Sam Raimi doesn't seem all that into it anymore, except for a single scene in which Tobey Macguire (as an evil, emo-looking Peter Parker) performs a song-and-dance routine - a scene that reminded me of something Raimi said (possibly from my favorite book of interviews ever) about how the climactic fight scene in Army of Darkness was originally supposed to be a grandly choreographed dance. The second Spiderman movie was a wonderfully shameless melodrama, and the first wasn't bad even if it wasn't especially memorable. Raimi's put his time in at the studios and has done quite well for himself. Speaking as a well-wisher and admirer who appreciates the chaotic humor and transparent production of his genre films as well as the taut intelligence of his "serious" prestige indies (though I prefer one over the other, naturally), let's hope Raimi can and will return to more personal projects. As is the case with Peter Jackson, I've given up hope that he will return to the endearing shabbiness of his roots, the slapped-together horror films that had so much humor and energy and seemed willing to try anything. And maybe someday he'll parlay that studio goodwill into a Sam Raimi musical. I'd say he's earned the opportunity, and, regardless of the project, this hypothetical musical already sounds like more fun than all three Spidermans combined with Darkman.

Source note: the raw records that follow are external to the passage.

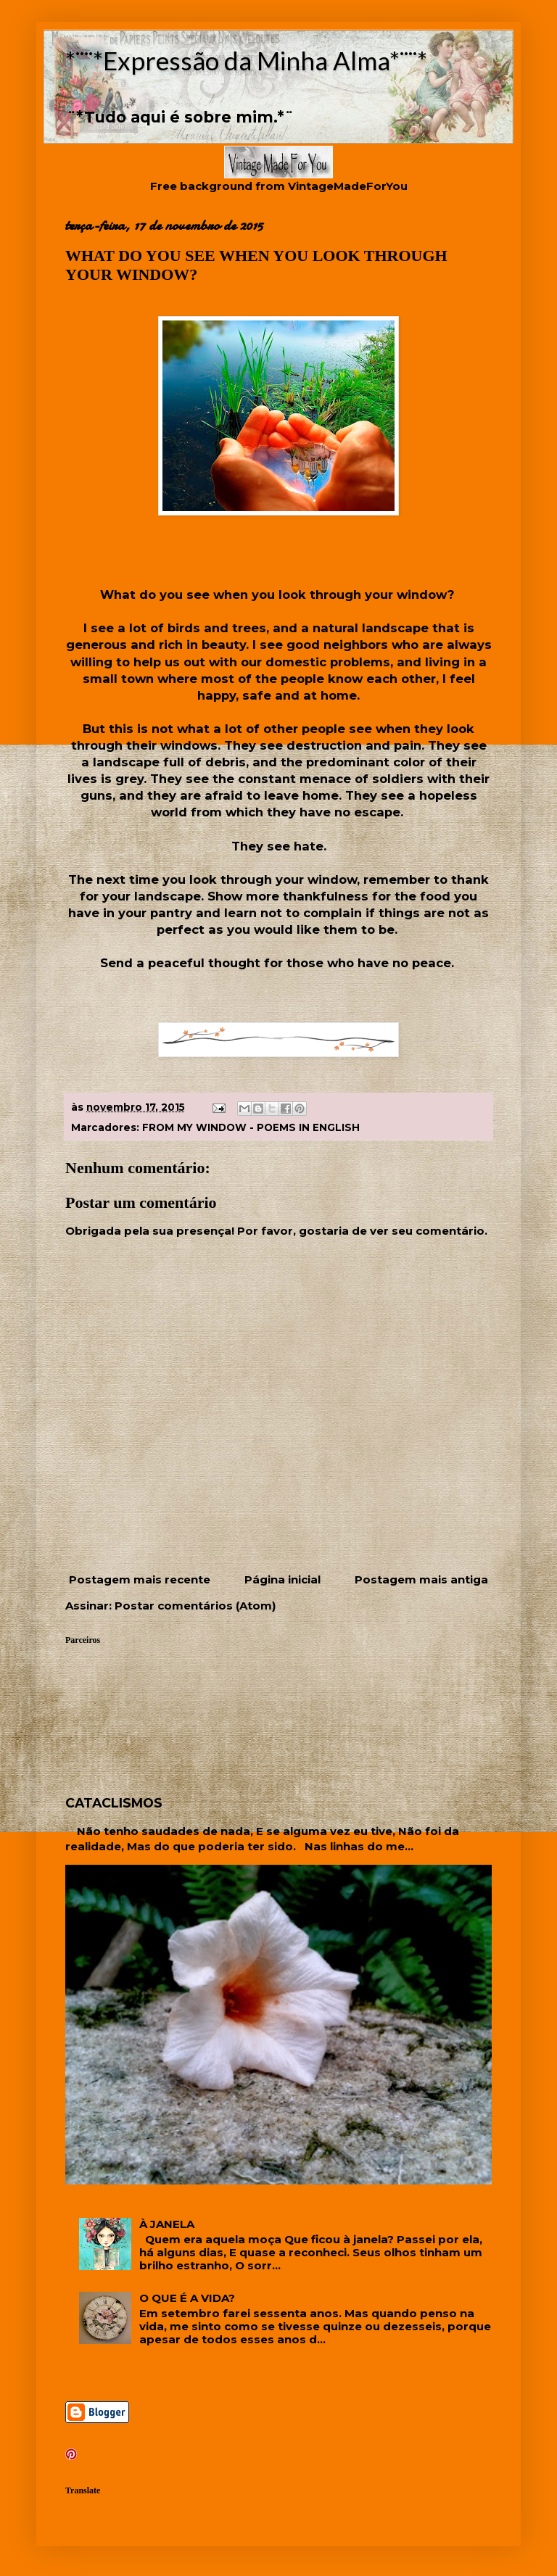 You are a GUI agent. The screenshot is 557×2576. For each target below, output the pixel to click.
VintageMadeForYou (346, 186)
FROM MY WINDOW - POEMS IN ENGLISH (251, 1127)
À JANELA (166, 2224)
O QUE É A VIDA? (187, 2298)
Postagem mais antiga (421, 1579)
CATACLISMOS (113, 1802)
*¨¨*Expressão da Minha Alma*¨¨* (246, 60)
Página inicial (282, 1579)
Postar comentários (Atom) (195, 1605)
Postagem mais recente (139, 1579) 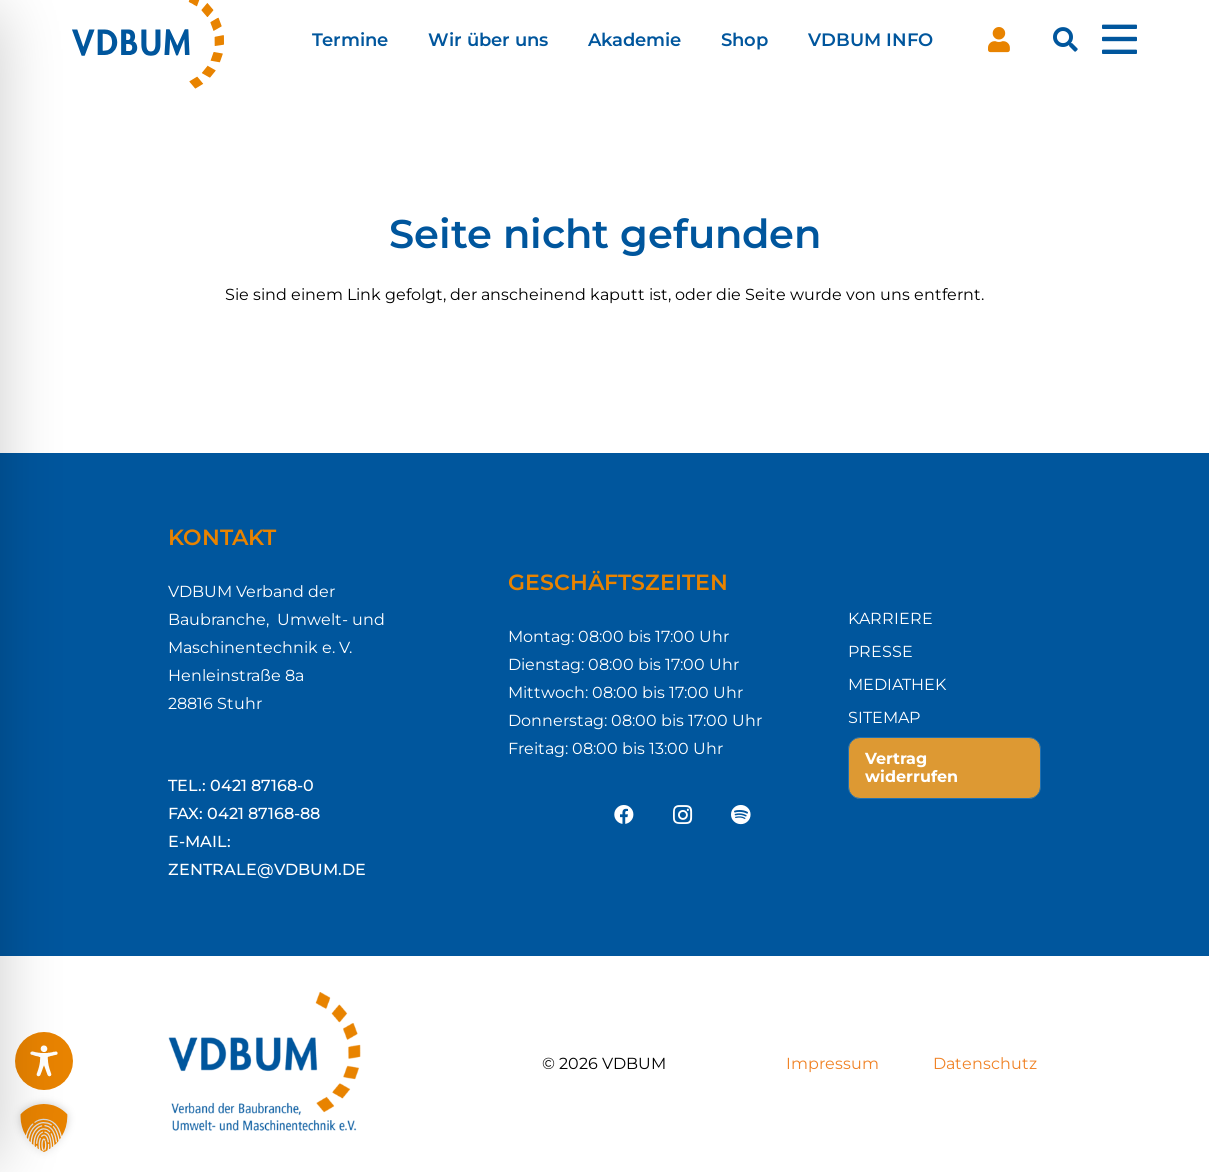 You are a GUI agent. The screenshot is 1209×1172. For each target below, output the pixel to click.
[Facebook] (624, 815)
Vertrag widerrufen (911, 767)
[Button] (999, 40)
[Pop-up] (1119, 40)
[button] (1065, 40)
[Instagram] (682, 815)
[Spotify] (740, 815)
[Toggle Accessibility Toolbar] (44, 1061) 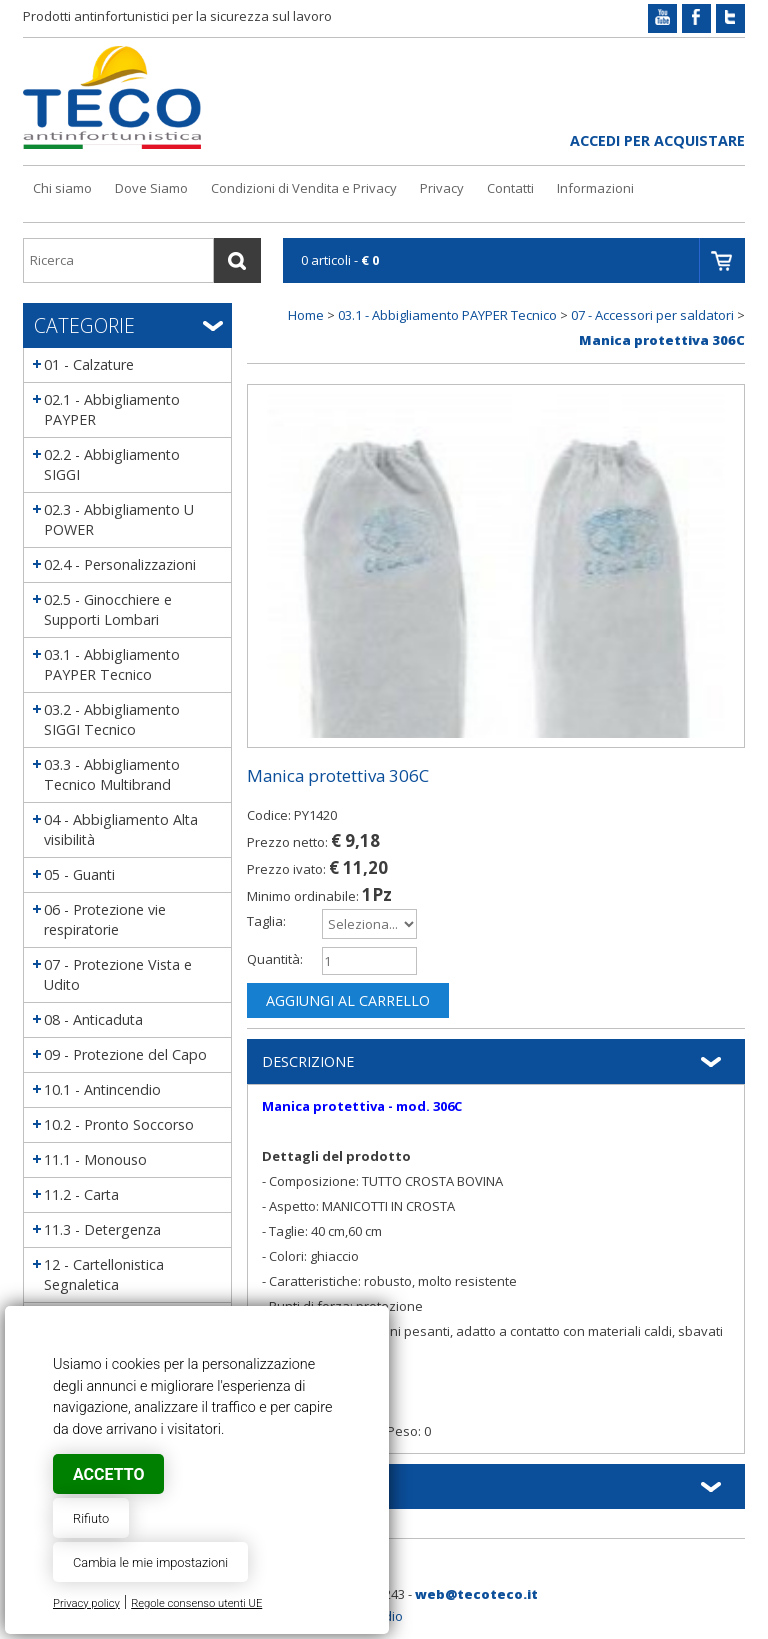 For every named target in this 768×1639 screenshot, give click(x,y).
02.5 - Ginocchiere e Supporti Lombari (108, 609)
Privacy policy (86, 1603)
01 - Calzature (89, 364)
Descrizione (308, 1061)
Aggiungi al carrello (348, 1000)
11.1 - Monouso (95, 1159)
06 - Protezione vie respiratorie (105, 919)
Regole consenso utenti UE (196, 1603)
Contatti (510, 188)
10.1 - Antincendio (102, 1089)
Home (306, 315)
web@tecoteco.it (476, 1594)
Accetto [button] (108, 1474)
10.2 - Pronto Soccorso (119, 1124)
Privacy (442, 188)
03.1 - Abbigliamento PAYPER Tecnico (112, 664)
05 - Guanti (79, 874)
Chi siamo (62, 188)
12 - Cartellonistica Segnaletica (104, 1274)
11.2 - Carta (81, 1194)
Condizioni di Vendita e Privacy (304, 188)
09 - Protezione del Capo (125, 1054)
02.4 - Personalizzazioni (120, 564)
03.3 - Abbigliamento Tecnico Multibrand (112, 774)
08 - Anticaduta (93, 1019)
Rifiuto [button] (91, 1518)
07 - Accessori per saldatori (652, 315)
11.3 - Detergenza (102, 1229)
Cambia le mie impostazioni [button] (150, 1562)
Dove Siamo (151, 188)
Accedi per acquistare (657, 140)
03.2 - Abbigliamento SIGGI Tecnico (112, 719)
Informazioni (595, 188) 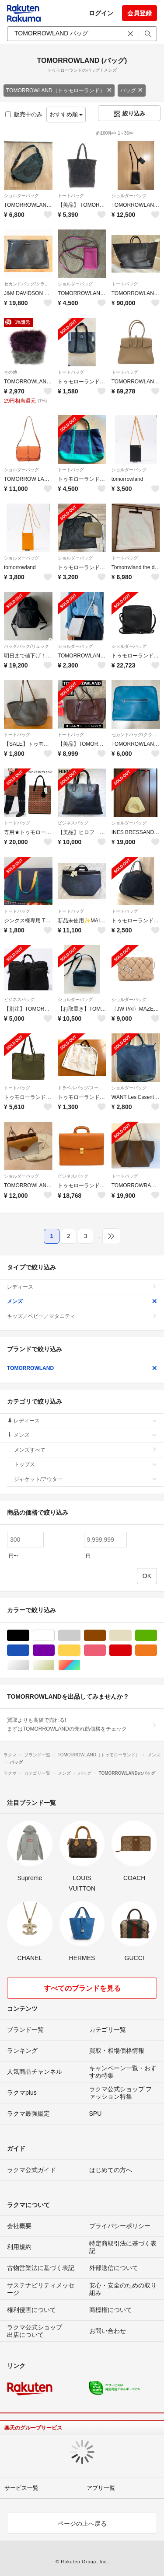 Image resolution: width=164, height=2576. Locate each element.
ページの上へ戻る (82, 2523)
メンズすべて (85, 1450)
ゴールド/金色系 (54, 1665)
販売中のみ (23, 114)
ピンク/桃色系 (105, 1650)
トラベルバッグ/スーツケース (82, 1087)
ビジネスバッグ (73, 822)
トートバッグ (71, 195)
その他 (10, 372)
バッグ (131, 90)
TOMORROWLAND (82, 1368)
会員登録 (139, 13)
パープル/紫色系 (54, 1650)
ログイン (101, 13)
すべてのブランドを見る (82, 1988)
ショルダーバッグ (21, 195)
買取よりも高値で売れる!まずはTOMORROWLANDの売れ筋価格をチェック (82, 1724)
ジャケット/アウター (85, 1479)
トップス (85, 1464)
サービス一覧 (21, 2488)
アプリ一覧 (101, 2488)
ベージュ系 (131, 1635)
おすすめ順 (66, 114)
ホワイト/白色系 (54, 1635)
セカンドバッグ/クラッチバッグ (28, 284)
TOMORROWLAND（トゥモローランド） (59, 90)
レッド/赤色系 (131, 1650)
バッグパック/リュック (26, 646)
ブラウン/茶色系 (105, 1635) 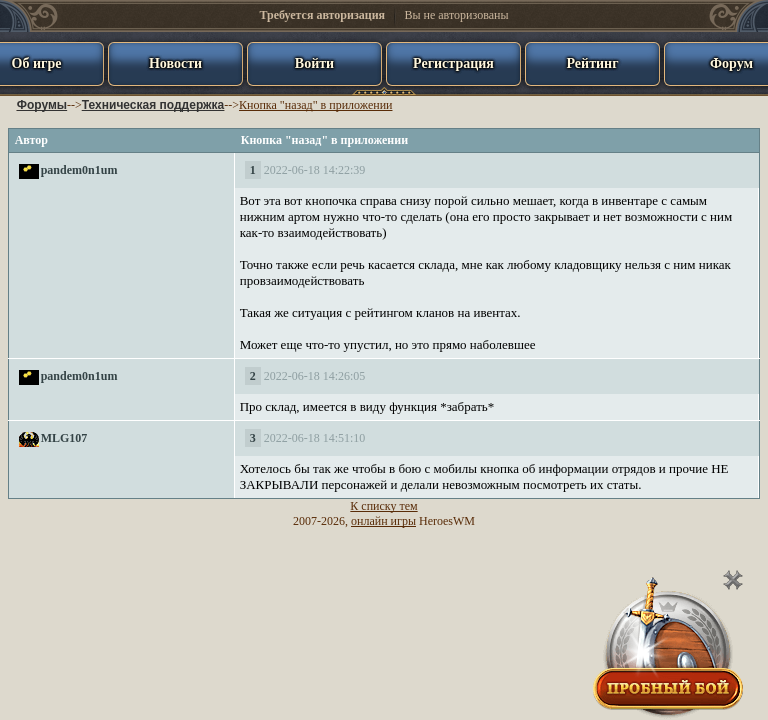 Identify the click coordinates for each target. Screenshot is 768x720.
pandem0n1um (79, 170)
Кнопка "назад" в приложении (315, 105)
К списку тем (383, 506)
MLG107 (64, 438)
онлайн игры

The high point of the film is its quietest section: as the Sandman awakens from a science experiment-inspired loss of consciousness to discover that he's now made of sand, there's an extended sequence of sand moving and shifting and slowly forming into a human-like figure, which then crumbles instantly on contact with anything else. After a while, of course, they have to get on with it because there's so much more narrative to zip through. (Four villains. Five if you count evil Peter Parker.) But before its premature and definite resolution about five minutes in, the scene was quite beautiful and evocative and eery - which is five more minutes of poetry than could be found in the last X-Men movie.
[I caught Spiderman last Friday at the pleasantly shabby - some would say ratty - bargain cinema in Logan Square. The theaters are asymmetrical enough that the best seat in the house is sometimes (depending on which theater you're in) up against the wall to the far left, but the rows don't really line up so your knees might be in for a surprise if you make your way down the wrong row without paying attention. They're notorious for starting films 5-10 minutes early, you have to check your backpack before entering, and the restrooms have single-serving toilet paper - but the folks at the Logan don't hold back with the air conditioning and the $3 ticket price does go a long way towards curing me of indifference towards recent multiplex fare.]